Well, for the standard medicinal marijuana consumer or the person who buys their products legally from a dispensary, little will change. The rescheduling is the opening of a door for science to do necessary research and, eventually, human trials. But those effects won’t be felt for some time.
“This is going to take years; not much is going to change immediately,” Grinspoon said. “Research takes time, but it’s much easier to research a Schedule III drug than a Schedule I drug.”
Not only will there not be immediate benefits for consumers, whether medicinal or recreational users, experts who spoke to Playboy emphasized that marijuana will continue to live in a legal grey area. While cannabis used by researchers has moved to Schedule III, recreational marijuana — even though it’s the same drug, with the same molecular structure — remains Schedule I.
“Even though this helps,” Vandrey said, “it doesn’t solve all the problems that we have. We still have a quagmire, in that cannabis is going to continue to exist in a really weird legal space.”
The rescheduling announcement is also a positive financial boon to dispensaries, ultimately aiding consumers. The Treasury Department wrote in a press release issued Thursday that the announcement will have “significant positive tax consequences” for businesses in the medical marijuana industry. Part of the tax code prohibits businesses that carry controlled substances labelled as Schedule I or II from claiming certain expenses as deductions. This change will ultimately benefit smaller mom-and-pop shops and non-conglomerate dispensaries financially, which will give consumers more options and, hopefully, drive down prices.
Matthew Bernardo, the president of Housing Works — who also launched Housing Works Cannabis Co, New York City’s first licensed dispensary — said that this change could be the difference between some people staying in business or not. “It could be the difference between people surviving and people thriving,” he said. “If you have cannabis dispensaries that can survive in rural or suburban cities,” he said, “you’re going to give people more access.”
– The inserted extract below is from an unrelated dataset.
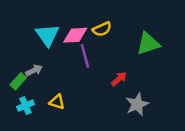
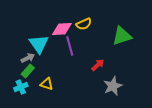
cyan triangle: (47, 35) -> (39, 44), moved
green rectangle: (18, 81) -> (28, 71), moved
Whether or not marijuana, including for recreational use, becomes legal is a question that will be taken up in a hearing scheduled for June 29, per the Justice Department. Last year, a coterie of 22 Republican senators came together to sign a letter urging the president to continue treating marijuana as a schedule I drug.
But while the White House might be slow to change, the doctor’s office is where meaningful shifts are happening every day, according to Grinspoon.
“Now that the U.S. government is saying, ‘Yes, this is medicine,’ it’s going to make it easier for doctors and patients to communicate,” he said. “Patients will feel like they can talk about it without getting in trouble and without judgment.”